In an inflationary environment, infrastructure can play a key role in portfolios. This is because return targets are often set relative to inflation—our global listed strategy, for example, aims to generate 5% over the Consumer Price Index (CPI) over a market cycle—and we believe listed infrastructure assets can offer the best inflation protection properties available in public equity markets.
Because the degree of potential inflation protection varies significantly by company, selection is crucial. Based on our analysis, less than 25% of listed infrastructure companies can potentially offer true inflation protection. Within that 25%, the level of protection varies. Some have explicit (direct) inflation pass-through, while some have implicit inflation protection, depending on the terms of the underlying service contracts.
Exhibit 2 depicts the general inflation protection levels of listed infrastructure stocks by sector. UK, European, and Australian utilities, airports, and toll roads have historically had direct, explicit inflation pass-through: The contracts on these assets tied payments directly to the rate of inflation.
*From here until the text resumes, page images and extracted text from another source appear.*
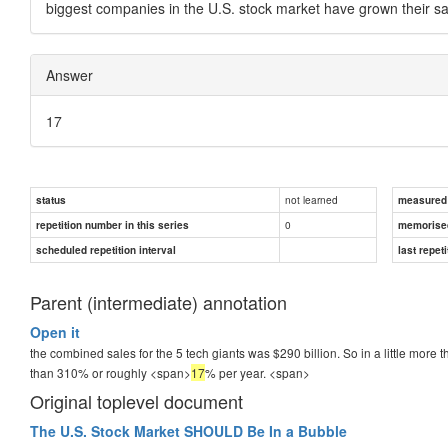
biggest companies in the U.S. stock market have grown their 
Answer
17
not learned
status
measured d
0
repetition number in this series
memorise
scheduled repetition interval
last repeti
Parent (intermediate) annotation
Open it
the combined sales for the 5 tech giants was $290 billion. So in a little more
than 310% or roughly <span>
17
% per year.
<span>
Original toplevel document
The U.S. Stock Market SHOULD Be In a Bubble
US utilities, railroads, and communication infrastructure returns, however, have historically been implicitly linked to inflation. US utilities’ earnings levels, for example, are typically set by regulators with a view to long-term interest rate assumptions, but these can move away from the CPI for periods of time until the regulators adjust the return levels. By contrast, US railway owners overall can set prices, and satellite companies typically establish fixed prices under long-term contracts.